Bug 13357 - <video>: Additional AudioTrack.kind categories are needed to identify tracks where audio descriptions are premixed with main dialogue.
Summary: <video>: Additional AudioTrack.kind categories are needed to identify tracks ...
Status: RESOLVED FIXED
Alias: None
Product: HTML WG
Classification: Unclassified
Component: LC1 HTML5 spec (show other bugs)
Version: unspecified
Hardware: PC Windows XP
: P2 enhancement
Target Milestone: ---
Assignee: Silvia Pfeiffer
QA Contact: HTML WG Bugzilla archive list
URL:
Whiteboard:
Keywords: a11y, a11ytf, media
Depends on: 12544
Blocks:
  Show dependency treegraph
 
Reported: 2011-07-25 21:14 UTC by Bob Lund
Modified: 2012-10-14 08:39 UTC (History)
14 users (show)

See Also:


Attachments

Note You need to log in before you can comment on or make changes to this bug.
Description Bob Lund 2011-07-25 21:14:23 UTC
Problem statement:

Audio description tracks can come in two forms. In one form, the audio description is a separate track from the video main dialogue. In another form, used by satellite and cable television, audio descriptions are premixed with the main dialogue track. U.S. Cable (and Canada) follow [1] where section 6.4 Visually Impaired (VI) specifies The VI associated service is a complete program mix containing music, effects, dialogue, and additionally a narrative description of the picture content. The current HTML5 specification Editors Draft defines one kind of audio description track, description, which identifies an audio track of the first form, i.e. a separate audio description track. Content authored for satellite and cable television (audio descriptions pre-mixed with the main dialogue) that is delivered to an HTML5 browser also needs to be identified by AudioTrack.kind categories. 
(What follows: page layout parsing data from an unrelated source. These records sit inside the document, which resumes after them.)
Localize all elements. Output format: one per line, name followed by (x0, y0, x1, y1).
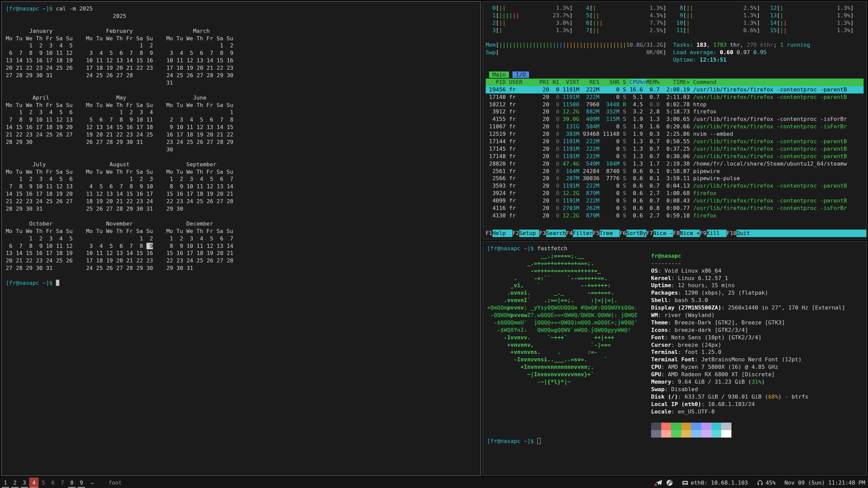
fkey-label-f8[interactable]: Nice + (680, 230, 700, 237)
process-row[interactable]: 17145 fr 20 0 1191M 222M 0 S 1.3 0.7 0:3… (486, 145, 864, 153)
fastfetch-entry: Display (27M1N5500ZA): 2560x1440 in 27",… (651, 304, 845, 312)
workspace-tag-5[interactable]: 5 (39, 478, 48, 488)
fkey-f2[interactable]: F2 (512, 230, 519, 237)
process-row[interactable]: 10212 fr 20 0 11500 7960 3448 R 4.5 0.0 … (486, 101, 864, 108)
steam-tray-icon[interactable] (666, 479, 673, 486)
workspace-tag-8[interactable]: 8 (67, 478, 77, 488)
htop-tab-main[interactable]: Main (489, 71, 509, 78)
process-row[interactable]: 11067 fr 20 0 131G 504M 0 S 1.9 1.6 0:20… (486, 123, 864, 130)
workspace-tag-6[interactable]: 6 (48, 478, 58, 488)
terminal-line: -$QQQQmmU' jQQQ@+=<QWQQ)mQQQ.mQQQC+;jWQQ… (487, 319, 638, 326)
terminal-line: +Invnvnvnnnnnnnnvvnn;. (487, 363, 638, 371)
process-row[interactable]: 4099 fr 20 0 1191M 222M 0 S 0.6 0.7 0:08… (486, 197, 864, 205)
layout-indicator-icon[interactable]: ← (91, 480, 94, 486)
fastfetch-entry: Theme: Breeze-Dark [GTK2], Breeze [GTK3] (651, 319, 845, 326)
prompt-line: [fr@nasapc ~]$ fastfetch (487, 245, 862, 252)
terminal-line: +QmQQmpvvnv; _yYsyQQWUUQQQm #QmQ#:QQQWUV… (487, 304, 638, 312)
terminal-line: 3[| 1.3%] 7[|| 2.5%] 11[| 0.6%] 15[|| 1.… (486, 27, 864, 34)
calendar-week-row: 13 14 15 16 17 18 19 10 11 12 13 14 15 1… (6, 57, 477, 64)
fkey-f7[interactable]: F7 (646, 230, 653, 237)
terminal-window-fastfetch[interactable]: [fr@nasapc ~]$ fastfetch __.;=====;.__ _… (483, 241, 867, 476)
process-row[interactable]: 2566 fr 20 0 207M 30036 7776 S 0.6 0.1 3… (486, 175, 864, 182)
terminal-line: 2025 (6, 13, 477, 20)
process-row[interactable]: 12519 fr 20 0 383M 93468 11148 S 1.9 0.3… (486, 130, 864, 138)
void-linux-ascii-logo: __.;=====;.__ _.=+==++=++=+=+===;. -=+++… (487, 252, 638, 438)
fkey-label-f10[interactable]: Quit (736, 230, 750, 237)
fkey-label-f1[interactable]: Help (492, 230, 512, 237)
palette-swatch (721, 430, 731, 438)
fkey-f10[interactable]: F10 (727, 230, 737, 237)
fastfetch-entry: Packages: 1290 (xbps), 25 (flatpak) (651, 289, 845, 297)
fkey-label-f4[interactable]: Filter (573, 230, 593, 237)
fastfetch-entry: Cursor: breeze (24px) (651, 341, 845, 349)
process-row[interactable]: 4155 fr 20 0 39.0G 409M 115M S 1.9 1.3 3… (486, 115, 864, 123)
tag-occupied-underline (11, 487, 19, 488)
typed-command: cal -m 2025 (56, 5, 93, 12)
process-row[interactable]: 17140 fr 20 0 1191M 222M 0 S 5.1 0.7 2:1… (486, 93, 864, 101)
fkey-label-f3[interactable]: Search (546, 230, 566, 237)
calendar-week-row: 20 21 22 23 24 25 26 17 18 19 20 21 22 2… (6, 64, 477, 72)
terminal-window-htop[interactable]: 0[|| 1.3%] 4[| 1.3%] 8[|| 2.5%] 12[| 1.3… (483, 1, 867, 239)
terminal-line: --------- (651, 260, 845, 267)
fastfetch-info: fr@nasapc---------OS: Void Linux x86_64K… (651, 252, 845, 438)
weekday-header: Mo Tu We Th Fr Sa Su Mo Tu We Th Fr Sa S… (6, 168, 477, 176)
volume-level[interactable]: 45% (766, 480, 776, 486)
terminal-cursor-unfocused[interactable] (537, 438, 541, 444)
workspace-tag-4[interactable]: 4 (29, 478, 39, 488)
workspace-tag-1[interactable]: 1 (1, 478, 10, 488)
tag-occupied-underline (68, 487, 76, 488)
fkey-label-f5[interactable]: Tree (600, 230, 620, 237)
telegram-tray-icon[interactable] (655, 479, 663, 487)
process-row[interactable]: 3593 fr 20 0 1191M 222M 0 S 0.6 0.7 0:04… (486, 182, 864, 190)
terminal-line: -$WQ8YnI: QWQQwgQQWV`mWQQ.jQWQQgyyWW@! (487, 326, 638, 334)
fkey-f4[interactable]: F4 (566, 230, 573, 237)
process-row[interactable]: 17144 fr 20 0 1191M 222M 0 S 1.3 0.7 0:5… (486, 138, 864, 145)
process-row[interactable]: 4116 fr 20 0 2703M 262M 0 S 0.6 0.8 0:00… (486, 205, 864, 212)
network-status-text: eth0: 10.68.1.103 (691, 480, 748, 486)
fkey-f9[interactable]: F9 (700, 230, 707, 237)
calendar-week-row: 1 2 3 4 5 6 1 2 3 1 2 3 4 5 6 7 (6, 175, 477, 183)
fkey-label-f6[interactable]: SortBy (626, 230, 646, 237)
workspace-tag-7[interactable]: 7 (58, 478, 67, 488)
process-row[interactable]: 28820 fr 20 0 47.4G 549M 104M S 1.3 1.7 … (486, 160, 864, 168)
terminal-window-calendar[interactable]: [fr@nasapc ~]$ cal -m 2025 2025 January … (1, 1, 481, 476)
workspace-tag-2[interactable]: 2 (10, 478, 20, 488)
terminal-cursor[interactable] (56, 280, 59, 286)
terminal-line (6, 213, 477, 220)
htop-tabs: Main I/O (486, 71, 864, 79)
calendar-week-row: 7 8 9 10 11 12 13 4 5 6 7 8 9 10 8 9 10 … (6, 183, 477, 190)
terminal-line: Uptime: 12:15:51 (486, 56, 864, 64)
process-row[interactable]: 3912 fr 20 0 12.2G 882M 352M S 3.2 2.8 5… (486, 108, 864, 115)
palette-swatch (661, 423, 671, 430)
fkey-label-f2[interactable]: Setup (519, 230, 539, 237)
fkey-f1[interactable]: F1 (486, 230, 492, 237)
process-row-selected[interactable]: 19456 fr 20 0 1191M 222M 0 S 16.6 0.7 2:… (486, 86, 864, 93)
process-row[interactable]: 3924 fr 20 0 12.2G 879M 0 S 0.6 2.7 1:00… (486, 190, 864, 197)
palette-swatch (661, 430, 671, 438)
process-row[interactable]: 17148 fr 20 0 1191M 222M 0 S 1.3 0.7 0:3… (486, 153, 864, 160)
sorted-column-header-cpu[interactable]: CPU%▽ (629, 79, 646, 85)
htop-meters: 0[|| 1.3%] 4[| 1.3%] 8[|| 2.5%] 12[| 1.3… (486, 4, 864, 64)
htop-process-list: 19456 fr 20 0 1191M 222M 0 S 16.6 0.7 2:… (486, 86, 864, 219)
process-row[interactable]: 2561 fr 20 0 164M 24284 8740 S 0.6 0.1 0… (486, 168, 864, 175)
fkey-f8[interactable]: F8 (673, 230, 680, 237)
terminal-line: -Invnvvnsi..___..=sv=. ` (487, 356, 638, 363)
status-bar: 123456789 ← foot eth0: 10.68.1.103 (0, 478, 868, 488)
htop-table-header[interactable]: PID USER PRI NI VIRT RES SHR S CPU%▽MEM%… (486, 79, 864, 86)
process-row[interactable]: 4130 fr 20 0 12.2G 879M 0 S 0.6 2.7 0:59… (486, 212, 864, 219)
fkey-f5[interactable]: F5 (593, 230, 600, 237)
fkey-f6[interactable]: F6 (620, 230, 626, 237)
fkey-label-f9[interactable]: Kill (707, 230, 727, 237)
terminal-line: -~|{*l}*|~ (487, 378, 638, 386)
weekday-header: Mo Tu We Th Fr Sa Su Mo Tu We Th Fr Sa S… (6, 102, 477, 109)
month-names: October November December (6, 220, 477, 228)
workspace-tag-9[interactable]: 9 (77, 478, 86, 488)
fkey-f3[interactable]: F3 (539, 230, 546, 237)
palette-swatch (671, 423, 681, 430)
palette-swatch (701, 430, 711, 438)
workspace-tag-3[interactable]: 3 (20, 478, 29, 488)
ethernet-icon (682, 480, 688, 486)
focused-window-title: foot (108, 480, 122, 486)
fkey-label-f7[interactable]: Nice - (653, 230, 673, 237)
htop-tab-io[interactable]: I/O (512, 71, 529, 78)
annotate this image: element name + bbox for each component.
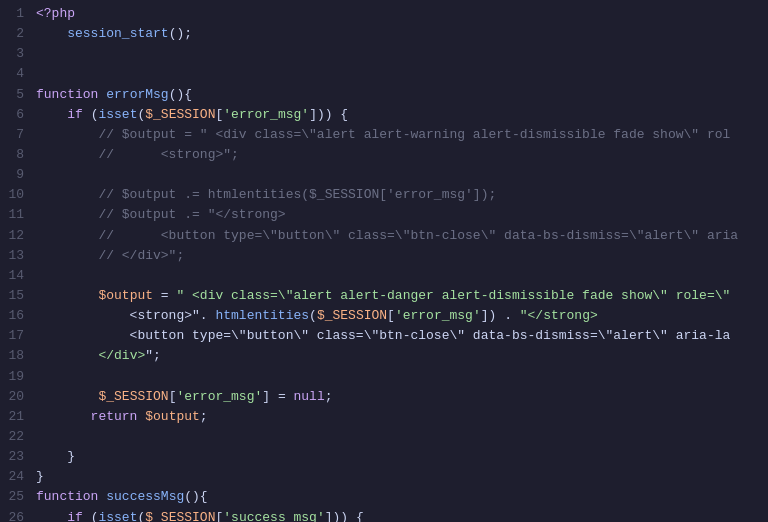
line-23: 23 } <box>0 447 768 467</box>
line-19: 19 <box>0 367 768 387</box>
line-7: 7 // $output = " <div class=\"alert aler… <box>0 125 768 145</box>
line-6: 6 if (isset($_SESSION['error_msg'])) { <box>0 105 768 125</box>
line-5: 5 function errorMsg(){ <box>0 85 768 105</box>
line-22: 22 <box>0 427 768 447</box>
line-12: 12 // <button type=\"button\" class=\"bt… <box>0 226 768 246</box>
line-3: 3 <box>0 44 768 64</box>
line-14: 14 <box>0 266 768 286</box>
code-editor: 1 <?php 2 session_start(); 3 4 5 functio… <box>0 0 768 522</box>
line-1: 1 <?php <box>0 4 768 24</box>
line-10: 10 // $output .= htmlentities($_SESSION[… <box>0 185 768 205</box>
line-15: 15 $output = " <div class=\"alert alert-… <box>0 286 768 306</box>
line-8: 8 // <strong>"; <box>0 145 768 165</box>
line-21: 21 return $output; <box>0 407 768 427</box>
line-4: 4 <box>0 64 768 84</box>
line-9: 9 <box>0 165 768 185</box>
line-20: 20 $_SESSION['error_msg'] = null; <box>0 387 768 407</box>
line-16: 16 <strong>". htmlentities($_SESSION['er… <box>0 306 768 326</box>
line-24: 24 } <box>0 467 768 487</box>
line-2: 2 session_start(); <box>0 24 768 44</box>
line-18: 18 </div>"; <box>0 346 768 366</box>
line-25: 25 function successMsg(){ <box>0 487 768 507</box>
line-11: 11 // $output .= "</strong> <box>0 205 768 225</box>
line-13: 13 // </div>"; <box>0 246 768 266</box>
line-26: 26 if (isset($_SESSION['success_msg'])) … <box>0 508 768 522</box>
line-17: 17 <button type=\"button\" class=\"btn-c… <box>0 326 768 346</box>
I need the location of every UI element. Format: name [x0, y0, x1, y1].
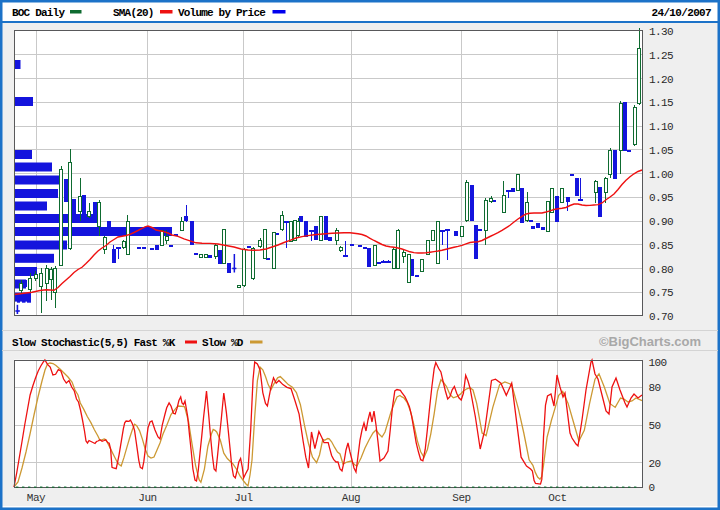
svg-text:Slow Stochastic(5,5) Fast %K: Slow Stochastic(5,5) Fast %K	[12, 337, 176, 349]
svg-text:0.75: 0.75	[649, 287, 673, 299]
svg-text:1.00: 1.00	[649, 169, 673, 181]
svg-text:Oct: Oct	[548, 492, 566, 504]
svg-text:0.80: 0.80	[649, 264, 673, 276]
svg-text:Aug: Aug	[342, 492, 360, 504]
svg-text:0: 0	[649, 482, 655, 494]
svg-text:0.85: 0.85	[649, 240, 673, 252]
svg-text:24/10/2007: 24/10/2007	[651, 7, 711, 19]
svg-text:©BigCharts.com: ©BigCharts.com	[599, 334, 701, 349]
svg-text:20: 20	[649, 458, 661, 470]
svg-text:Volume by Price: Volume by Price	[178, 7, 266, 19]
svg-text:Jun: Jun	[138, 492, 156, 504]
svg-text:May: May	[27, 492, 46, 504]
svg-text:1.15: 1.15	[649, 97, 673, 109]
svg-text:80: 80	[649, 382, 661, 394]
svg-text:100: 100	[649, 357, 667, 369]
svg-text:1.20: 1.20	[649, 74, 673, 86]
svg-text:1.05: 1.05	[649, 145, 673, 157]
svg-text:SMA(20): SMA(20)	[113, 7, 154, 19]
svg-text:1.30: 1.30	[649, 26, 673, 38]
svg-text:1.25: 1.25	[649, 50, 673, 62]
svg-text:BOC Daily: BOC Daily	[12, 7, 65, 19]
svg-text:0.95: 0.95	[649, 192, 673, 204]
svg-text:1.10: 1.10	[649, 121, 673, 133]
svg-text:Slow %D: Slow %D	[202, 337, 244, 349]
svg-text:Jul: Jul	[234, 492, 252, 504]
svg-text:50: 50	[649, 420, 661, 432]
svg-text:Sep: Sep	[452, 492, 470, 504]
svg-text:0.70: 0.70	[649, 311, 673, 323]
svg-text:0.90: 0.90	[649, 216, 673, 228]
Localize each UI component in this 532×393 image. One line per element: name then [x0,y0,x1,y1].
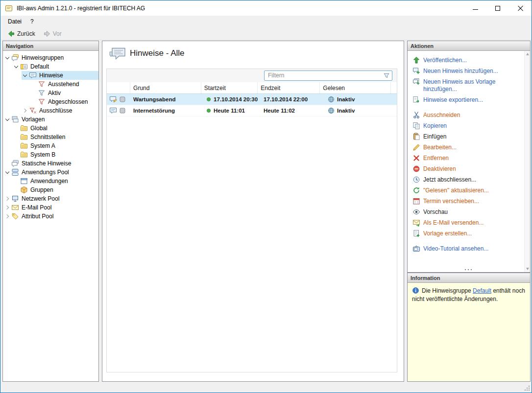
chevron-down-icon[interactable] [4,116,11,123]
hint-icon [109,107,117,115]
chevron-right-icon[interactable] [4,195,11,203]
tree-item-label: Hinweise [39,71,65,80]
tree-item-row: Abgeschlossen [30,97,98,106]
action-bearbeiten[interactable]: Bearbeiten... [412,142,515,153]
maximize-button[interactable] [486,0,509,16]
action-label: Kopieren [423,122,447,130]
tree-item-row: Gruppen [13,185,98,194]
tree-item-system-b[interactable]: System B [3,150,98,159]
chevron-down-icon[interactable] [4,168,11,176]
tree-item-default[interactable]: Default [3,62,98,71]
tree-item-label: Vorlagen [21,116,47,124]
filter-funnel-icon[interactable] [383,71,390,79]
minimize-button[interactable] [464,0,486,16]
action-kopieren[interactable]: Kopieren [412,120,515,131]
action-entfernen[interactable]: Entfernen [412,153,515,163]
toolbar: Zurück Vor [0,27,532,40]
menu-datei[interactable]: Datei [3,17,26,26]
tree-item-hinweisgruppen[interactable]: Hinweisgruppen [3,53,98,62]
menu-help[interactable]: ? [26,17,38,26]
resize-grip-icon[interactable] [523,384,530,391]
action-als-e-mail-versenden[interactable]: Als E-Mail versenden... [412,217,515,228]
tree-item-label: Attribut Pool [21,212,55,221]
action-deaktivieren[interactable]: Deaktivieren [412,163,515,174]
column-header-icons[interactable] [107,82,130,93]
tree-item-aktiv[interactable]: Aktiv [3,89,98,97]
column-header-gelesen[interactable]: Gelesen [320,82,391,93]
action-ausschneiden[interactable]: Ausschneiden [412,110,515,120]
action-vorlage-erstellen[interactable]: Vorlage erstellen... [412,228,515,239]
action-gelesen-aktualisieren[interactable]: "Gelesen" aktualisieren... [412,185,515,196]
tree-item-attribut-pool[interactable]: Attribut Pool [3,212,98,221]
tree-indent [3,124,13,133]
splitter-grip-icon[interactable] [465,269,473,271]
tree-item-vorlagen[interactable]: Vorlagen [3,115,98,124]
action-neuen-hinweis-aus-vorlage-hinzufuegen[interactable]: Neuen Hinweis aus Vorlage hinzufügen... [412,76,515,94]
action-vorschau[interactable]: Vorschau [412,207,515,217]
chevron-down-icon[interactable] [13,63,20,70]
tree-item-statische-hinweise[interactable]: Statische Hinweise [3,159,98,168]
gelesen-value: Inaktiv [337,108,355,114]
table-row-internetstoerung[interactable]: InternetstörungHeute 11:01Heute 11:02Ina… [107,105,397,116]
info-icon [412,287,419,294]
tree-item-system-a[interactable]: System A [3,141,98,150]
action-hinweise-exportieren[interactable]: Hinweise exportieren... [412,94,515,105]
tree-item-label: Default [30,63,51,71]
tree-item-gruppen[interactable]: Gruppen [3,185,98,194]
preview-icon [412,208,420,216]
filter-field [264,70,392,81]
chevron-down-icon[interactable] [4,54,11,62]
chevron-down-icon[interactable] [22,71,29,79]
tree-item-schnittstellen[interactable]: Schnittstellen [3,133,98,141]
action-veroeffentlichen[interactable]: Veröffentlichen... [412,55,515,66]
forward-button[interactable]: Vor [40,29,65,39]
tree-item-label: Aktiv [48,89,63,97]
tree-item-row: Ausstehend [30,80,98,89]
tree-item-netzwerk-pool[interactable]: Netzwerk Pool [3,194,98,203]
tree-item-ausschluesse[interactable]: Ausschlüsse [3,106,98,115]
action-neuen-hinweis-hinzufuegen[interactable]: Neuen Hinweis hinzufügen... [412,66,515,76]
gelesen-value: Inaktiv [337,96,355,102]
close-button[interactable] [509,0,532,16]
tree-indent [3,97,30,106]
tree-item-global[interactable]: Global [3,124,98,133]
column-header-endzeit[interactable]: Endzeit [258,82,320,93]
default-group-link[interactable]: Default [473,287,491,294]
actions-scrollbar[interactable] [524,51,530,272]
action-label: Jetzt abschliessen... [423,176,476,184]
send-email-icon [412,219,420,227]
tree-item-anwendungen[interactable]: Anwendungen [3,177,98,185]
tree-item-anwendungs-pool[interactable]: Anwendungs Pool [3,168,98,177]
column-header-startzeit[interactable]: Startzeit [201,82,258,93]
tree-item-label: Ausschlüsse [39,107,74,115]
tree-item-hinweise[interactable]: Hinweise [3,71,98,80]
chevron-right-icon[interactable] [4,212,11,220]
table-row-wartungsabend[interactable]: Wartungsabend17.10.2014 20:3017.10.2014 … [107,94,397,105]
filter-input[interactable] [264,70,392,81]
actions-panel-header: Aktionen [408,41,530,51]
tree-spacer [30,89,38,97]
tree-indent [3,150,13,159]
tree-item-e-mail-pool[interactable]: E-Mail Pool [3,203,98,212]
action-video-tutorial-ansehen[interactable]: Video-Tutorial ansehen... [412,243,515,254]
tree-indent [3,71,22,80]
action-termin-verschieben[interactable]: Termin verschieben... [412,196,515,207]
scroll-up-icon[interactable] [526,53,529,55]
folder-icon [20,124,28,132]
chevron-right-icon[interactable] [4,204,11,211]
green-dot-icon [206,108,212,114]
row-icons [107,105,131,116]
globe-icon [327,107,335,115]
action-label: Als E-Mail versenden... [423,219,484,227]
scroll-down-icon[interactable] [526,268,529,270]
tree-item-ausstehend[interactable]: Ausstehend [3,80,98,89]
column-header-grund[interactable]: Grund [130,82,201,93]
back-button[interactable]: Zurück [4,29,38,39]
action-jetzt-abschliessen[interactable]: Jetzt abschliessen... [412,174,515,185]
cell-endzeit: 17.10.2014 22:00 [261,94,325,105]
tree-spacer [13,142,20,150]
action-label: Neuen Hinweis aus Vorlage hinzufügen... [423,78,515,93]
action-einfuegen[interactable]: Einfügen [412,131,515,142]
chevron-right-icon[interactable] [22,107,29,115]
tree-item-abgeschlossen[interactable]: Abgeschlossen [3,97,98,106]
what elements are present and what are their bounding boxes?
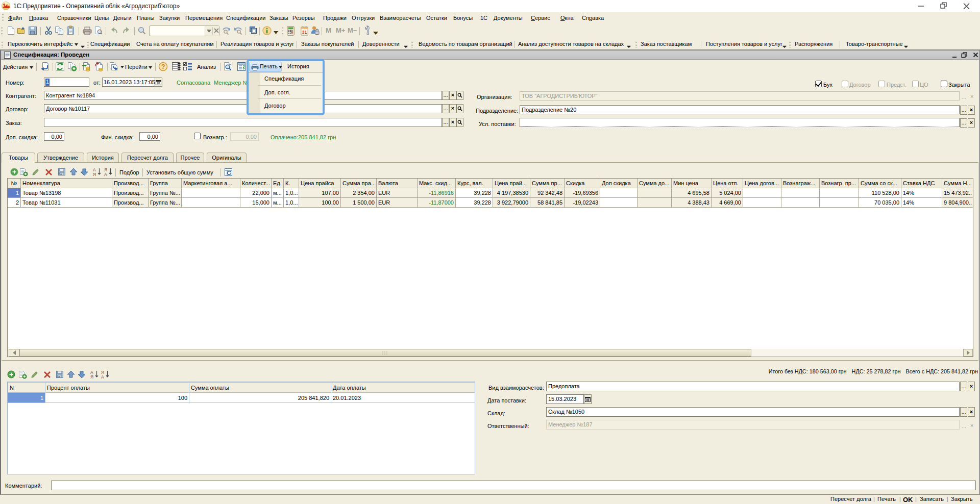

Specification sections affected:

HTML5 A vocabulary and associated APIs for HTML and XHTML section AudioTrackList and VideoTrackList objects.

One suggested solution:

Define two new AudioTrack.kind categories in section AudioTrackList and VideoTrackList objects: main+description is the main dialogue track with embedded audio descriptions, translation+description is a translated version of the main track with embedded audio descriptions.

[1]"ATSC A/53: Part-5 standard for audio coding & delivery" http://www.atsc.org/cms/standards/a53/a_53-Part-5-2010.pdf
Comment 1 Michael[tm] Smith 2011-08-04 05:12:16 UTC
mass-move component to LC1
Comment 2 Ian 'Hixie' Hickson 2011-08-19 19:47:06 UTC
How is this kind distinguished in existing video formats?

That is, what types would this map to in H.264, WebM, or Ogg files?
Comment 3 Silvia Pfeiffer 2011-08-20 03:36:20 UTC
(In reply to comment #2)
> How is this kind distinguished in existing video formats?
> 
> That is, what types would this map to in H.264, WebM, or Ogg files?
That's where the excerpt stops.